DATASET EXTRACT:
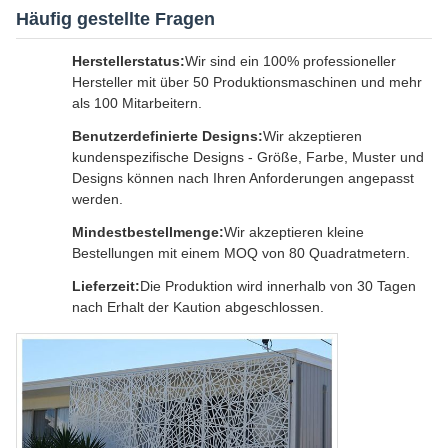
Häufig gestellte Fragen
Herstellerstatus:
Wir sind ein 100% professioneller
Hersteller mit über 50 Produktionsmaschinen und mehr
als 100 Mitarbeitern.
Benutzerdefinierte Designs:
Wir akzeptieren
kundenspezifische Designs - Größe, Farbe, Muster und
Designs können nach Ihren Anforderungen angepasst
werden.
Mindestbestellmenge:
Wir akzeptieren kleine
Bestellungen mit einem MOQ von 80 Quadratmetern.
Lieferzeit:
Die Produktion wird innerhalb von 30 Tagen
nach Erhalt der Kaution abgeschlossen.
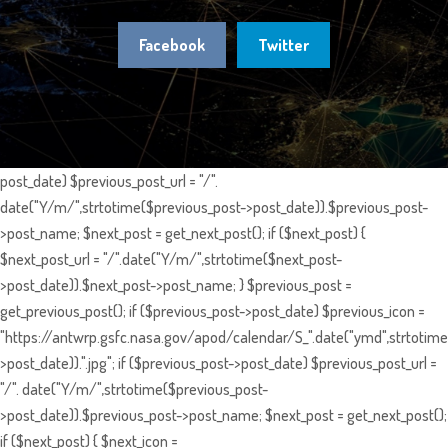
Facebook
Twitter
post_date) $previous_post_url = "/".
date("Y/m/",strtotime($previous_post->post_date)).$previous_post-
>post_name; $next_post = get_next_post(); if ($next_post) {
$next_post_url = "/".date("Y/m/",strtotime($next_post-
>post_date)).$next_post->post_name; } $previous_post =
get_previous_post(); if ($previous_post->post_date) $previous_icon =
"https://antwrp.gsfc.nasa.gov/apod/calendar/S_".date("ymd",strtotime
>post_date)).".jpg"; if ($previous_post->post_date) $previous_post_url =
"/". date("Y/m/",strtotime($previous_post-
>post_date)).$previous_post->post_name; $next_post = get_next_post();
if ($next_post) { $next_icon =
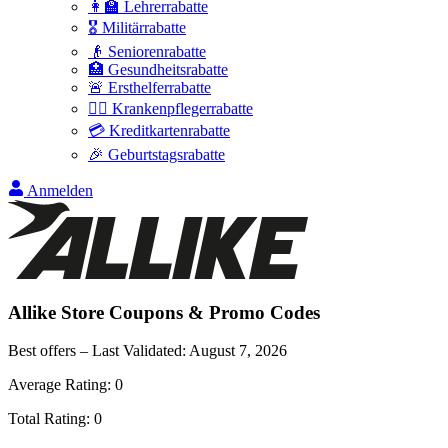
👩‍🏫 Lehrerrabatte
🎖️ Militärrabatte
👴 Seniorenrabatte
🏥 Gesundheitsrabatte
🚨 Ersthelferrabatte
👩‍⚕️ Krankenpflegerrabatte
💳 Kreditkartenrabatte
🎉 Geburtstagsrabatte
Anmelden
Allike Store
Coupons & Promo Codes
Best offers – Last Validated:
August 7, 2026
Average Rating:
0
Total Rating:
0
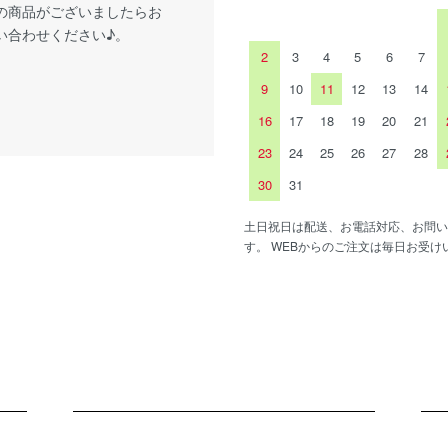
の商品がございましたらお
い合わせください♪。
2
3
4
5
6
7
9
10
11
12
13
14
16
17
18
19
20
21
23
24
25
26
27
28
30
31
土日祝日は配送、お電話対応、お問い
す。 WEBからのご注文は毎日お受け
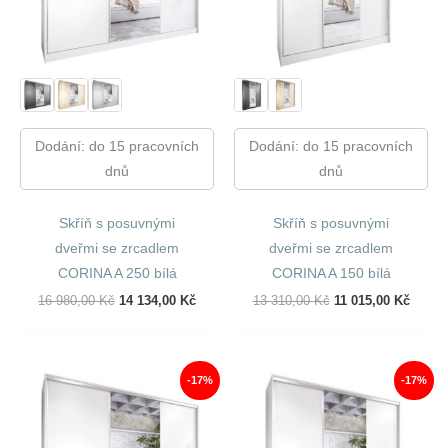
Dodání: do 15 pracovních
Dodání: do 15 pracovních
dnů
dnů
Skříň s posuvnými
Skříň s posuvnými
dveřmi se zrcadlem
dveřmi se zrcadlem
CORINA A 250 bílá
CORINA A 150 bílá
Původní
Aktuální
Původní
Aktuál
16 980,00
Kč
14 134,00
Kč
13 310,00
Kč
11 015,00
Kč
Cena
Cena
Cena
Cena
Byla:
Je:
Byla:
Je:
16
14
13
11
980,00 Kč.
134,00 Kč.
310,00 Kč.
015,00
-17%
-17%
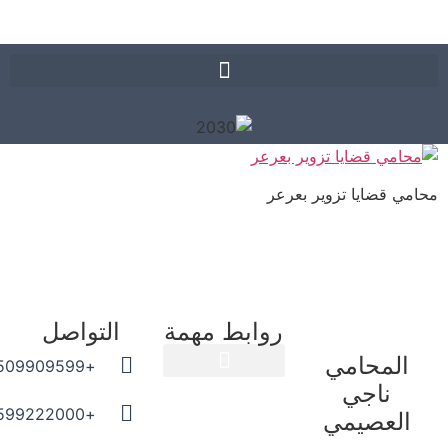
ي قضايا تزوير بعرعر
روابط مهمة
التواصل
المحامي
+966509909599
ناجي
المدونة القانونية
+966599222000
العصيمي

ABOUT THIS EXERCISE: Every entry above needs to be printed again exactly, with its pictures left out.

SOLUTION FOR THIS EXERCISE:
Häufig gestellte Fragen
Herstellerstatus:
Wir sind ein 100% professioneller
Hersteller mit über 50 Produktionsmaschinen und mehr
als 100 Mitarbeitern.
Benutzerdefinierte Designs:
Wir akzeptieren
kundenspezifische Designs - Größe, Farbe, Muster und
Designs können nach Ihren Anforderungen angepasst
werden.
Mindestbestellmenge:
Wir akzeptieren kleine
Bestellungen mit einem MOQ von 80 Quadratmetern.
Lieferzeit:
Die Produktion wird innerhalb von 30 Tagen
nach Erhalt der Kaution abgeschlossen.
Facebook
Twitter
post_date) $previous_post_url = "/".
date("Y/m/",strtotime($previous_post->post_date)).$previous_post-
>post_name; $next_post = get_next_post(); if ($next_post) {
$next_post_url = "/".date("Y/m/",strtotime($next_post-
>post_date)).$next_post->post_name; } $previous_post =
get_previous_post(); if ($previous_post->post_date) $previous_icon =
"https://antwrp.gsfc.nasa.gov/apod/calendar/S_".date("ymd",strtotime
>post_date)).".jpg"; if ($previous_post->post_date) $previous_post_url =
"/". date("Y/m/",strtotime($previous_post-
>post_date)).$previous_post->post_name; $next_post = get_next_post();
if ($next_post) { $next_icon =
👩‍🏫 Lehrerrabatte
🎖️ Militärrabatte
👴 Seniorenrabatte
🏥 Gesundheitsrabatte
🚨 Ersthelferrabatte
👩‍⚕️ Krankenpflegerrabatte
💳 Kreditkartenrabatte
🎉 Geburtstagsrabatte
Anmelden
Allike Store
Coupons & Promo Codes
Best offers – Last Validated:
August 7, 2026
Average Rating:
0
Total Rating:
0
の商品がございましたらお
い合わせください♪。
2
3
4
5
6
7
9
10
11
12
13
14
16
17
18
19
20
21
23
24
25
26
27
28
30
31
土日祝日は配送、お電話対応、お問い
す。 WEBからのご注文は毎日お受け
Dodání: do 15 pracovních
Dodání: do 15 pracovních
dnů
dnů
Skříň s posuvnými
Skříň s posuvnými
dveřmi se zrcadlem
dveřmi se zrcadlem
CORINA A 250 bílá
CORINA A 150 bílá
Původní
Aktuální
Původní
Aktuál
16 980,00
Kč
14 134,00
Kč
13 310,00
Kč
11 015,00
Kč
Cena
Cena
Cena
Cena
Byla:
Je:
Byla:
Je:
16
14
13
11
980,00 Kč.
134,00 Kč.
310,00 Kč.
015,00
-17%
-17%
ي قضايا تزوير بعرعر
روابط مهمة
التواصل
المحامي
+966509909599
ناجي
المدونة القانونية
+966599222000
العصيمي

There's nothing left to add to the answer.